In an op-ed at the end of August he wrote: “As a Republican who has contributed millions of dollars to the party’s causes, I ask: Why has our party not sought a psychological evaluation of its nominee?”
Mayors Tomas Regalado of Miami and Carlos Gimenez of Miami-Dade County – both Republican – have refused to support Trump. Gimenez, who is up for re-election said during a mayoral debate that he would vote for Clinton and that Trump should step down as his party’s nominee.
The Latin Builders Association, which touts itself as the largest Hispanic construction group in the country, endorsed Clinton this week. It was the first time the mostly Cuban-American and conservative-leaning group has backed a Democrat for president.
Clinton Must Energize Florida Latinos to Turn Out
It’s not enough for Clinton to have an edge among Latino registered voters in Florida. To win the state, Latinos need to turn out in force for her to win Florida’s crucial 29 electoral votes.
Arrizurieta thinks Clinton might get an extra push during the coming weeks.
“In the next 30 days whoever has been anti-Trump and not been pro-Hillary will gravitate towards Hillary,” he said.

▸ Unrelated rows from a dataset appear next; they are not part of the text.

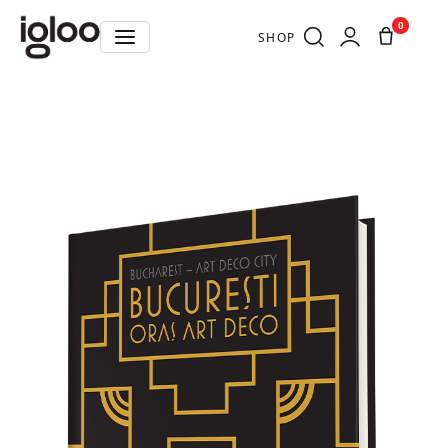
0
SHOP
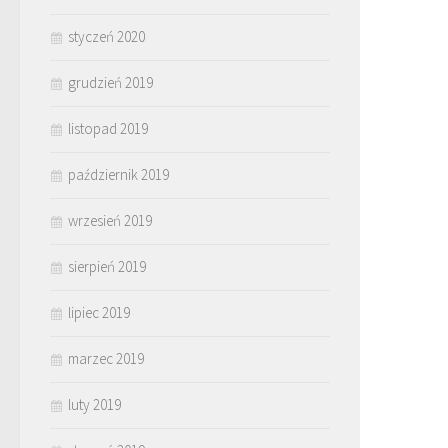
styczeń 2020
grudzień 2019
listopad 2019
październik 2019
wrzesień 2019
sierpień 2019
lipiec 2019
marzec 2019
luty 2019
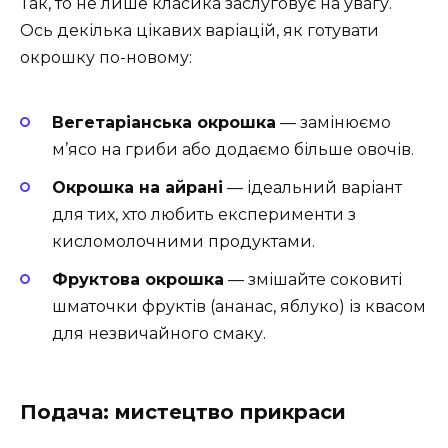
Так, то не лише класика заслуговує на увагу.
Ось декілька цікавих варіацій, як готувати
окрошку по-новому:
Вегетаріанська окрошка
— замінюємо
м’ясо на гриби або додаємо більше овочів.
Окрошка на айрані
— ідеальний варіант
для тих, хто любить експерименти з
кисломолочними продуктами.
Фруктова окрошка
— змішайте соковиті
шматочки фруктів (ананас, яблуко) із квасом
для незвичайного смаку.
Подача: мистецтво прикраси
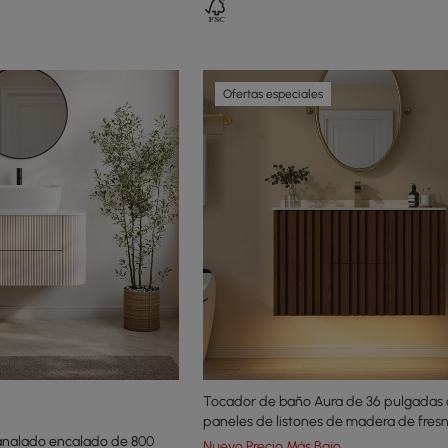
Ofertas especiales
Tocador de baño Aura de 36 pulgadas
paneles de listones de madera de fresn
analado encalado de 800
la parte superior de travertino sintético
Nuevo Precio Más Bajo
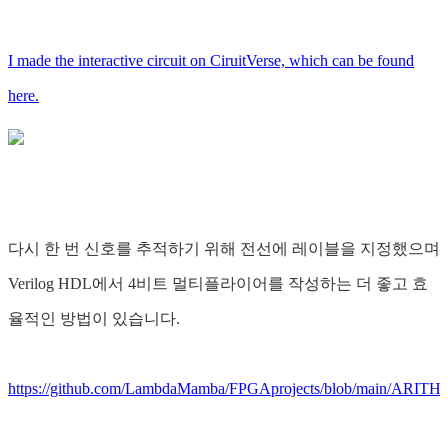
I made the interactive circuit on CiruitVerse, which can be found
here.
다시 한 번 신호를 추적하기 위해 전선에 레이블을 지정했으며
Verilog HDL에서 4비트 멀티플라이어를 작성하는 더 좋고 효
율적인 방법이 있습니다.
https://github.com/LambdaMamba/FPGAprojects/blob/main/ARIT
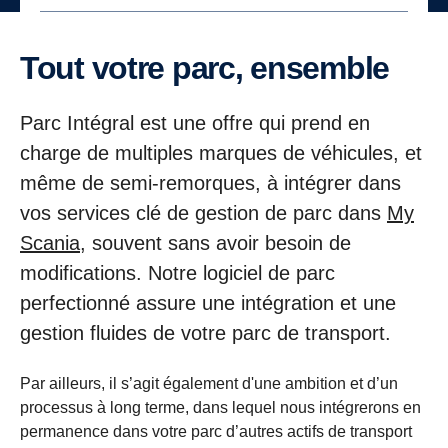
Tout votre parc, ensemble
Parc Intégral est une offre qui prend en
charge de multiples marques de véhicules, et
même de semi-remorques, à intégrer dans
vos services clé de gestion de parc dans
My
Scania,
souvent sans avoir besoin de
modifications. Notre logiciel de parc
perfectionné assure une intégration et une
gestion fluides de votre parc de transport.
Par ailleurs, il s’agit également d'une ambition et d’un
processus à long terme, dans lequel nous intégrerons en
permanence dans votre parc d’autres actifs de transport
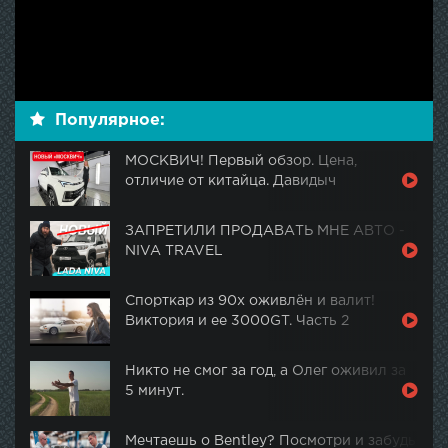
Популярное:
МОСКВИЧ! Первый обзор. Цена,
отличие от китайца. Давидыч
ЗАПРЕТИЛИ ПРОДАВАТЬ МНЕ АВТО -
NIVA TRAVEL
Спорткар из 90х оживлён и валит!
Виктория и ее 3000GT. Часть 2
Никто не смог за год, а Олег оживил за
5 минут.
Мечтаешь о Bentley? Посмотри и забудь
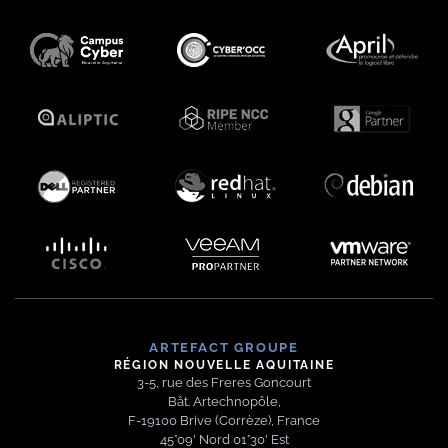
ARTEFACT
GROUPE
RÉGION NOUVELLE AQUITAINE
3-5, rue des Freres Goncourt
Bât. Artechnopôle
,
F-
19100
Brive
(
Corrèze
),
France
45°09' Nord
01°30' Est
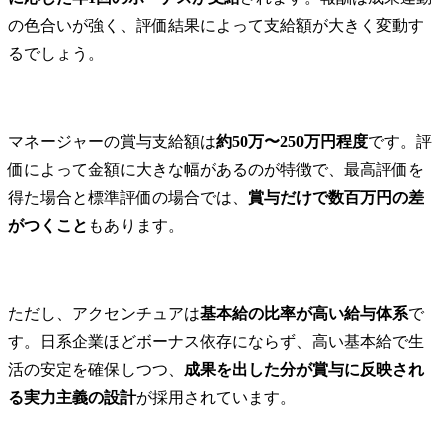
の色合いが強く、評価結果によって支給額が大きく変動す
るでしょう。
マネージャーの賞与支給額は
約50万〜250万円程度
です。評
価によって金額に大きな幅があるのが特徴で、最高評価を
得た場合と標準評価の場合では、
賞与だけで数百万円の差
がつくこと
もあります。
ただし、アクセンチュアは
基本給の比率が高い給与体系
で
す。日系企業ほどボーナス依存にならず、高い基本給で生
活の安定を確保しつつ、
成果を出した分が賞与に反映され
る実力主義の設計
が採用されています。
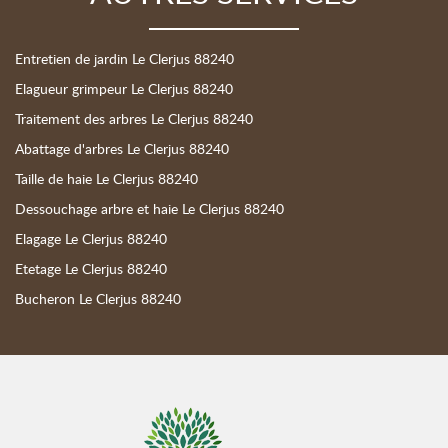
Entretien de jardin Le Clerjus 88240
Elagueur grimpeur Le Clerjus 88240
Traitement des arbres Le Clerjus 88240
Abattage d'arbres Le Clerjus 88240
Taille de haie Le Clerjus 88240
Dessouchage arbre et haie Le Clerjus 88240
Elagage Le Clerjus 88240
Etetage Le Clerjus 88240
Bucheron Le Clerjus 88240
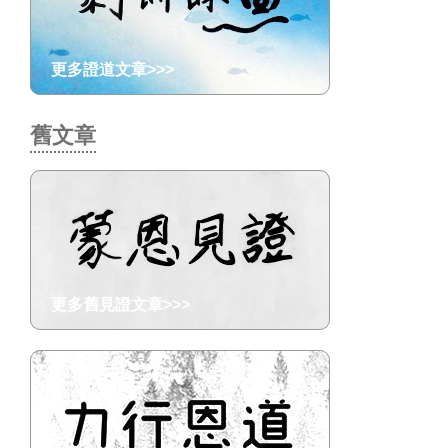
更多證道文章>>>
舊文章
更多舊見證文章>>>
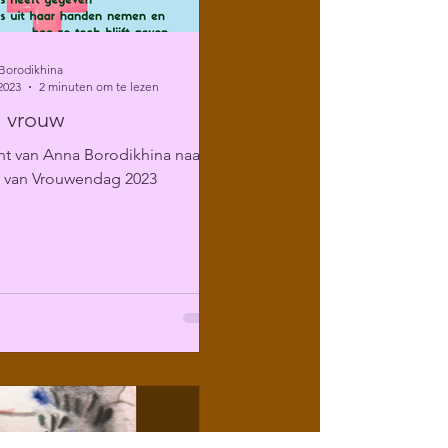
Borodikhina
2023
2 minuten om te lezen
 vrouw
ht van Anna Borodikhina naar
g van Vrouwendag 2023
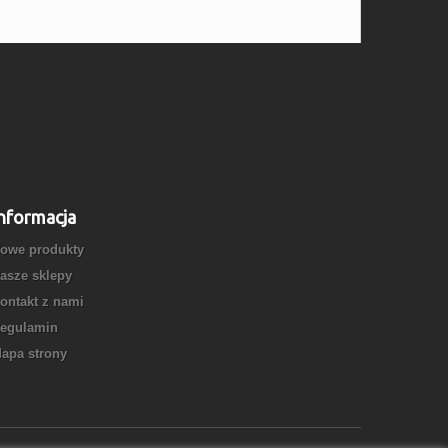
nformacja
owe produkty
asze sklepy
ontakt z nami
egulamin
apa strony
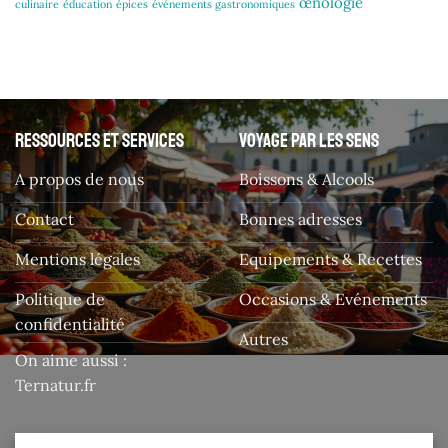
œnologie
culinaire
éducation
épices
événements gastronomiques
Ressources et services
Voyage par les sens
A propos de nous
Boissons & Alcools
Contact
Bonnes adresses
Mentions légales
Equipements & Recettes
Politique de
Occasions & Evénements
confidentialité
Autres
On aime aussi :
Ternatur.fr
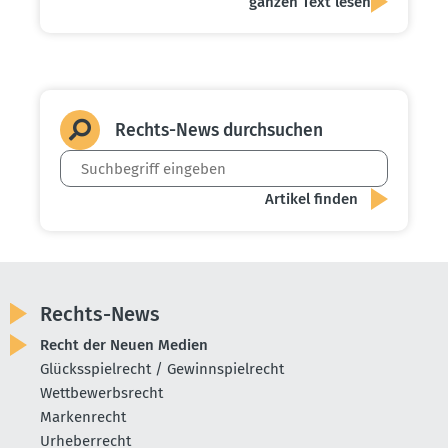
ganzen Text lesen
Rechts-News durch­suchen
Rechts-News
Recht der Neuen Medien
Glücksspielrecht / Gewinnspielrecht
Wettbewerbsrecht
Markenrecht
Urheberrecht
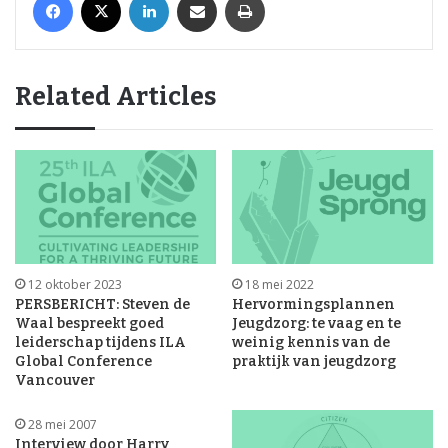
Related Articles
12 oktober 2023
18 mei 2022
PERSBERICHT: Steven de
Hervormingsplannen
Waal bespreekt goed
Jeugdzorg: te vaag en te
leiderschap tijdens ILA
weinig kennis van de
Global Conference
praktijk van jeugdzorg
Vancouver
28 mei 2007
Interview door Harry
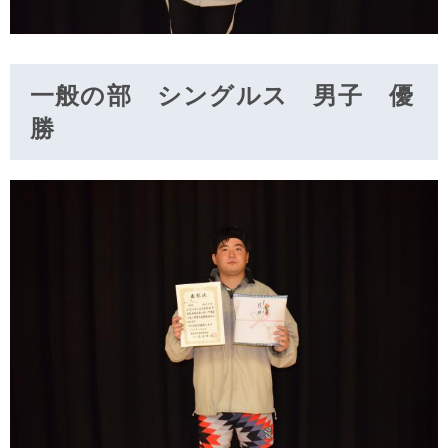
一般の部 シングルス 男子 優
勝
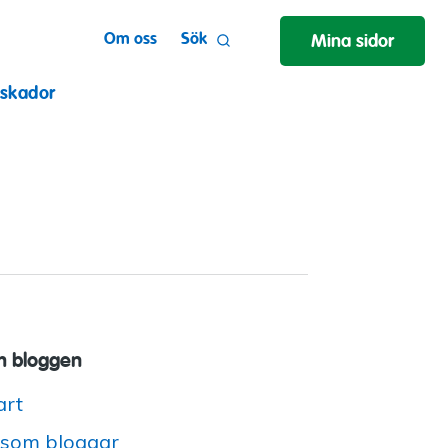
Om oss
Sök
Mina sidor
 skador
 bloggen
art
 som bloggar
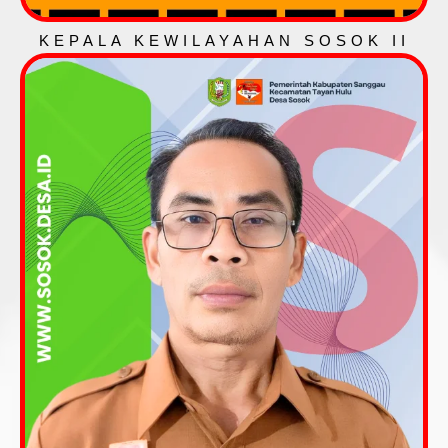
KEPALA KEWILAYAHAN SOSOK II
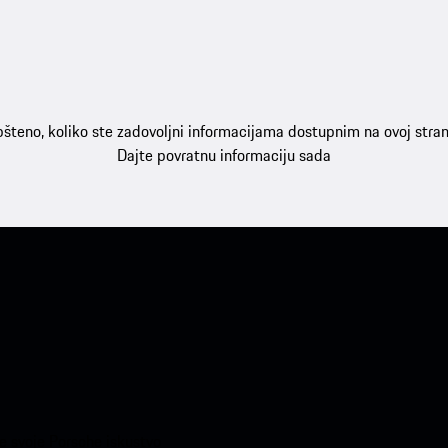
šteno, koliko ste zadovoljni informacijama dostupnim na ovoj stran
Dajte povratnu informaciju sada
te svoje Porsche iskustvo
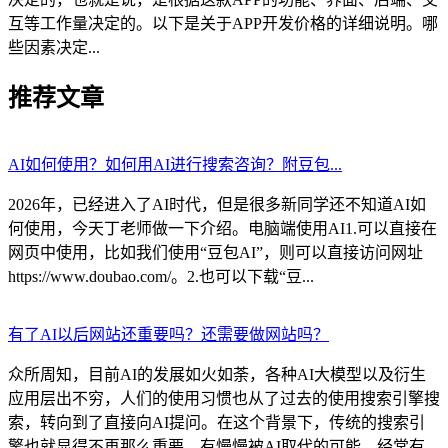
互等工作量决定的。以下是关于APP开发价格的详细说明。哪
些因素决定...
推荐文章
AI如何使用？如何用AI进行搜索咨询？附豆包...
2026年，已经进入了AI时代，但是很多新同学还不知道AI如
何使用，今天丁老师做一下介绍。电脑端使用AI1.可以直接在
网页中使用，比如我们使用“豆包AI”，则可以直接访问网址
https://www.doubao.com/。2.也可以下载“豆...
有了AI以后网站还重要吗？还需要做网站吗？
众所周知，目前AI的发展如火如荼，各种AI大模型以及衍生
应用层出不穷，人们的使用习惯也从了过去的使用搜索引擎搜
索，转向到了直接向AI提问。在这个背景下，传统的搜索引
擎也就显得不再那么重要，有慢慢被AI取代的可能。经常有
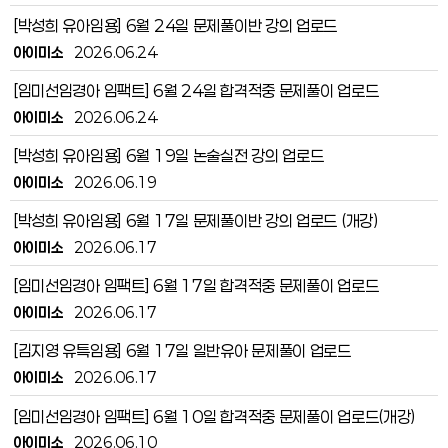
[박성희 유아임용] 6월 24일 문제풀이반 강의 업로드
아이미소
2026.06.24
[임미선임경아 임팩트] 6월 24일 합격적중 문제풀이 업로드
아이미소
2026.06.24
[박성희 유아임용] 6월 19일 논술실전 강의 업로드
아이미소
2026.06.19
[박성희 유아임용] 6월 17일 문제풀이반 강의 업로드 (개강)
아이미소
2026.06.17
[임미선임경아 임팩트] 6월 17일 합격적중 문제풀이 업로드
아이미소
2026.06.17
[김지영 유특임용] 6월 17일 일반유아 문제풀이 업로드
아이미소
2026.06.17
[임미선임경아 임팩트] 6월 10일 합격적중 문제풀이 업로드(개강)
아이미소
2026.06.10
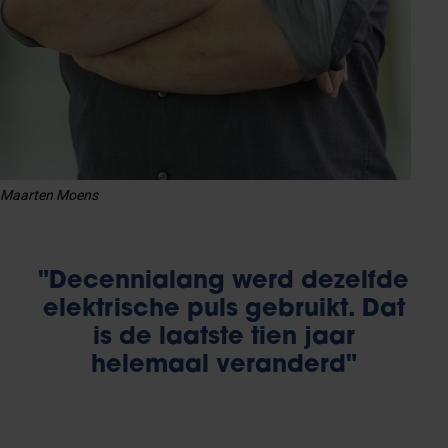
Maarten Moens
"Decennialang werd dezelfde
elektrische puls gebruikt. Dat
is de laatste tien jaar
helemaal veranderd"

Traditionally, Latinos vote in much lower numbers than blacks and other minority groups. Only 48 percent of Hispanic eligible voters actually cast ballots in the 2012 election.
Kennie Silva, 36, an office manager at a Miami dance school, was born in California after her parents fled the civil war that ravaged El Salvador in the 1980s. She’s Republican and prefers Trump, but she said chances are, she won’t vote for him Nov. 8.
“I’m of the mindset that at the end, my vote doesn’t really count,” she said.
In Florida, almost half of the population is under 29. Millennials, generally 18-35, are not reliable when it comes to voting. In the 2014 midterm elections, only 41 percent of registered voters cast a ballot in Miami-Dade.
Many analysts agree that for Trump to win Florida he must garner more support from Hispanics than John McCain and Mitt Romney did in their failed presidential bids in 2008 and 2012, respectively.
Arrizurieta is not optimistic about voter turnout this year.
“You will sure have a greater number of abstentions staying at home,” he said. “That number might be greater than people think. And we won’t know that until after the elections.”